ARTICLE
9
(ART. 132-70-1 DU CODE PÉNAL)
EXTENSION DU CHAMP D'APPLICATION
DE LA RÉTENTION JUDICIAIRE
Cet article complète l'article 132-70-1 inséré dans le code pénal par la loi n° 93-1417 du 30 décembre 1993.
L'article 132-70-1 créait le régime de la rétention judiciaire avec des garanties non " moindres que celles assurées aux personnes placées en détention provisoire " pour répondre aux termes de la décision du Conseil constitutionnel du 13 août 1993 qui avait écarté une première rédaction.
Cet article permet actuellement au juge pénal, en première instance ou en appel, qui a déclaré un étranger coupable de l'infraction prévue au deuxième alinéa de l'article 27 de l'ordonnance de 1945 (refus de présenter les documents de voyage ou de communiquer les renseignements permettant l'éloignement) d'ajourner le prononcé de la peine (3 ans d'emprisonnement maximum) et de placer le prévenu en rétention pour une durée maximale de trois mois dans des locaux ne relevant pas de l'administration pénitentiaire.
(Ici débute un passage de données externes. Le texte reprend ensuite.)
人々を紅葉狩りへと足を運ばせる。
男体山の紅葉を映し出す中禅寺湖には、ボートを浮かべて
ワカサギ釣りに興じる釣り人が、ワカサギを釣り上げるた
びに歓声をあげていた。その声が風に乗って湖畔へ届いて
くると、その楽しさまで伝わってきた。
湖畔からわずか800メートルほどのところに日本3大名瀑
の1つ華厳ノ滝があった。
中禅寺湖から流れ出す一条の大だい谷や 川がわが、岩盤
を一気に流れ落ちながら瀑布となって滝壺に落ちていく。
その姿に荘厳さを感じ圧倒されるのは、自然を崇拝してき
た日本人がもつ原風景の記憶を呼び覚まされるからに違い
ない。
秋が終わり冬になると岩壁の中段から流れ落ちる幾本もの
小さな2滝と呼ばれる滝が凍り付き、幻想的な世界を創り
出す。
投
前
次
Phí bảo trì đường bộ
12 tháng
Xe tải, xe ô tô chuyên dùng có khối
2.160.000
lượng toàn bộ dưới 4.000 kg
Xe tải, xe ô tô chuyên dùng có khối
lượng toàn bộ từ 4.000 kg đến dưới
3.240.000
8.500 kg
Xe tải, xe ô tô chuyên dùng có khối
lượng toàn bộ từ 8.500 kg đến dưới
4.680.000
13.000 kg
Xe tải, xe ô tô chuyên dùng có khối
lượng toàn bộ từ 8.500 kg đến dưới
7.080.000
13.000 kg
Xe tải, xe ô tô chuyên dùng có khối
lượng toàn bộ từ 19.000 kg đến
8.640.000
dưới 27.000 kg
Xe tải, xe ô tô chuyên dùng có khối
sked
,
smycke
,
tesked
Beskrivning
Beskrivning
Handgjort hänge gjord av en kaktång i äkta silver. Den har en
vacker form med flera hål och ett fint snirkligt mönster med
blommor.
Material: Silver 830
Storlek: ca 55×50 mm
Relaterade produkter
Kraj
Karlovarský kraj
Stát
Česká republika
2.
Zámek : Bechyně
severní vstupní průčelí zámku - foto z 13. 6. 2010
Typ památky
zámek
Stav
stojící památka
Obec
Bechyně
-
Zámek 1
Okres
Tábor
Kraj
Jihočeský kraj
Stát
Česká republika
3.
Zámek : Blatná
Simultanément, le juge lui enjoint de communiquer à l'autorité administrative les documents de voyage ou les renseignements permettant l'exécution de la mesure d'éloignement.
Durant cette période, que l'intéressé peut abréger à tout moment en communiquant lesdits documents ou renseignements, il bénéficie de l'assistance d'un interprète, d'un médecin ou d'un conseil, de possibilités de communication et de visites, voire à titre exceptionnel d'une autorisation de sortie sous escorte. Ses démarches auprès du consulat sont facilitées.
Ce dispositif nouveau, qui peut suivre ou précéder la rétention administrative, est placé sous le contrôle de la juridiction.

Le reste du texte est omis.